4. Feed ShinyBois first – if the drone is carrying valid cargo for ShinyBois, they get it regardless of who else it would go to (unless it's carrying mint mangoes, because they're only for Honeys and GlowBois, as defined in rule 3.)
5. Default behaviour – this rule cannot be dragged like the rest. It's permanently stuck at the bottom of the list, and only exists to illustrate to players that, when all the other rules no longer apply, the drone will go back to behaving the way it did before complex rules were applied to it. This means that if there are no carrots to harvest, no empty feeders, it isn't carrying mint mangoes, and ShinyBois have been fed, it'll behave the way drones do in the current version of the game.
2: Hives
Drones no longer live on individual flowers. Instead, one(1) Hive may be placed in each expansion. By default the Hive contains two drones, but the player can craft more and add them to the hive up to a certain maximum, defined by the hive's level. Hives can be upgraded twice. I'll leave the specifics up to the devs.
The hive itself has a very similar interface to the one currently allowing drone programming, but with a supermenu allowing the player to select which drone they're programming. (Maybe we could even name the drones, though Drone_1 and Drone_2 are fine too).
Drone programming itself would largely be identical to the current system, though I'd still like to see vague food targeting and some more simplistic if-statements, the full gamut of suggestion 1 is largely rendered irrelevant by the mere existence of additional drones. Essentially, if we can have more drones in an area, we no longer need the “food drone” to be able to differentiate between specific food types or corrals.
Hives still need to be watered every day, and every morning all drones consume one honey plort. Hives have a container that can hold <arbitrary number> of honey plorts, so players aren't topping them up every day. Those plorts are irretrievable, as they are with the lab repository.
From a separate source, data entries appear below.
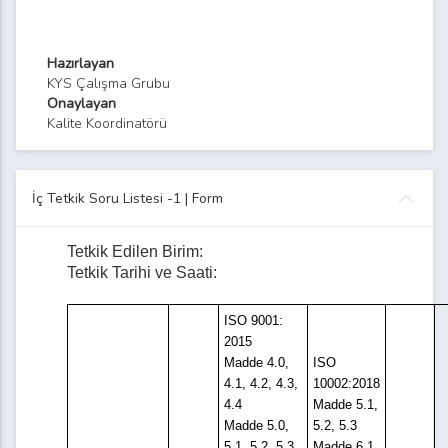
Hazırlayan
KYS Çalışma Grubu
Onaylayan
Kalite Koordinatörü
İç Tetkik Soru Listesi -1 | Form
Tetkik Edilen Birim:
Tetkik Tarihi ve Saati:
ISO 9001:
2015
Madde 4.0,
ISO
4.1, 4.2, 4.3,
10002:2018
4.4
Madde 5.1,
Madde 5.0,
5.2, 5.3
5.1, 5.2, 5.3
Madde 6.1,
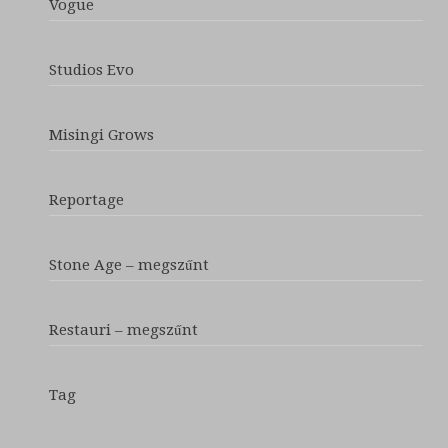
Vogue
Studios Evo
Misingi Grows
Reportage
Stone Age – megszűnt
Restauri – megszűnt
Tag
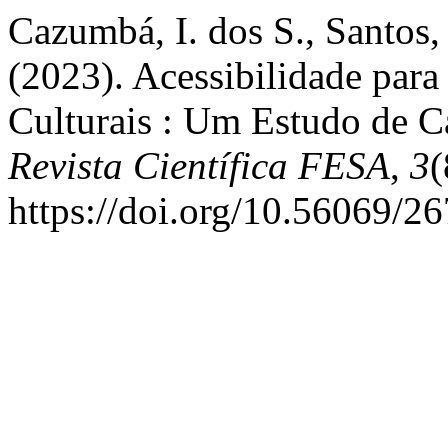
Cazumbá, I. dos S., Santos, 
(2023). Acessibilidade para
Culturais : Um Estudo de 
Revista Científica FESA
,
3
(
https://doi.org/10.56069/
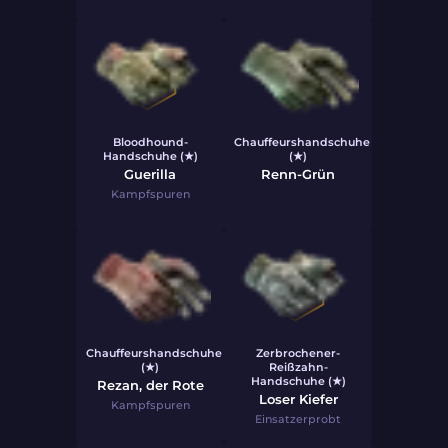
Bloodhound-
Chauffeurshandschuhe
Handschuhe (★)
(★)
Guerilla
Renn-Grün
Kampfspuren
Chauffeurshandschuhe
Zerbrochener-
(★)
Reißzahn-
Handschuhe (★)
Rezan, der Rote
Loser Kiefer
Kampfspuren
Einsatzerprobt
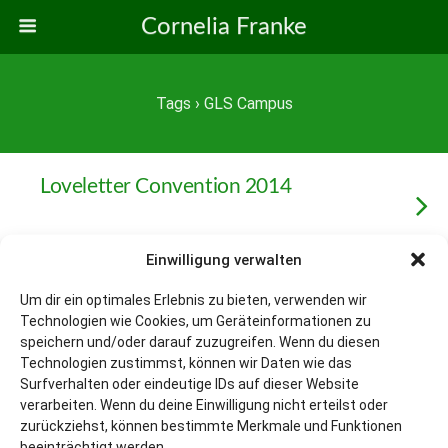
Cornelia Franke
Tags › GLS Campus
Loveletter Convention 2014
Einwilligung verwalten
Um dir ein optimales Erlebnis zu bieten, verwenden wir
Zum Seitenanfang
Technologien wie Cookies, um Geräteinformationen zu
speichern und/oder darauf zuzugreifen. Wenn du diesen
Mobil
Desktop
Technologien zustimmst, können wir Daten wie das
Surfverhalten oder eindeutige IDs auf dieser Website
verarbeiten. Wenn du deine Einwilligung nicht erteilst oder
zurückziehst, können bestimmte Merkmale und Funktionen
beeinträchtigt werden.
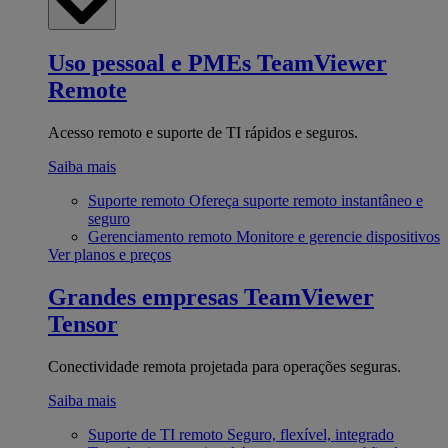
Uso pessoal e PMEs
TeamViewer
Remote
Acesso remoto e suporte de TI rápidos e seguros.
Saiba mais
Suporte remoto
Ofereça suporte remoto instantâneo e
seguro
Gerenciamento remoto
Monitore e gerencie dispositivos
Ver planos e preços
Grandes empresas
TeamViewer
Tensor
Conectividade remota projetada para operações seguras.
Saiba mais
Suporte de TI remoto
Seguro, flexível, integrado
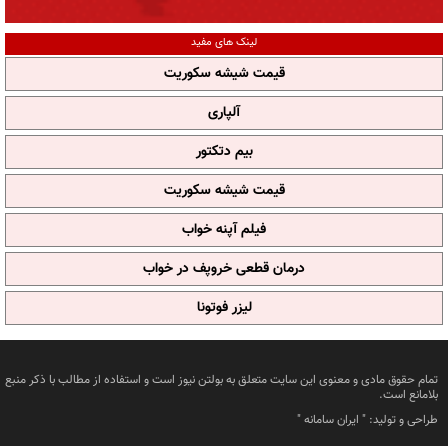
لینک های مفید
قیمت شیشه سکوریت
آلپاری
بیم دتکتور
قیمت شیشه سکوریت
فیلم آپنه خواب
درمان قطعی خروپف در خواب
لیزر فوتونا
تمام حقوق مادی و معنوی این سایت متعلق به بولتن نیوز است و استفاده از مطالب با ذکر منبع
بلامانع است.
طراحی و تولید: "
ایران سامانه
"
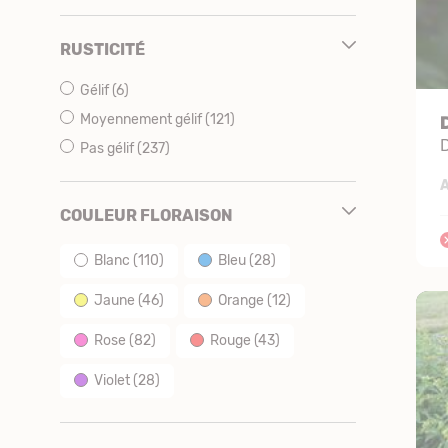
RUSTICITÉ
Gélif
(6)
Moyennement gélif
(121)
Pas gélif
(237)
A
COULEUR FLORAISON
Blanc
(110)
Bleu
(28)
Jaune
(46)
Orange
(12)
Rose
(82)
Rouge
(43)
Violet
(28)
I strongly prefer suggestion 1
For a variety of reasons, really. It feels less cumbersome when playing, even though it would likely be more cumbersome to implement (and learn, for those with zero programming knowledge, but even that pseudocode I wrote is very simple and could easily be rendered simpler in the in-game menu). There's also the fact that having lots of drones would cause not only lag (if you get the max-upgraded hive cap to something stupidly high like 20, though even I can't think of a valid use for twenty drones in one expansion), but would likely get into one another's, and the players' way (the two-per-expansion do already, if I'm honest).
Plus, complex programming just feels more futureproof in general. I have a whole list of possible additional drone rules, below, that are beyond the scope of current drone function. Did the devs add some new slime-related feature that isn't even in the picture right now? That's fine, add some relevant drone code to handle it!
I also feel, since this game is so accessible, it would truly be a great platform to introduce the concept of simple programming to players who had previously never even thought about it before. Consider redstone in Minecraft. How many thousands of players learned about logic gates because of that? Well, at least one, because I'm among them.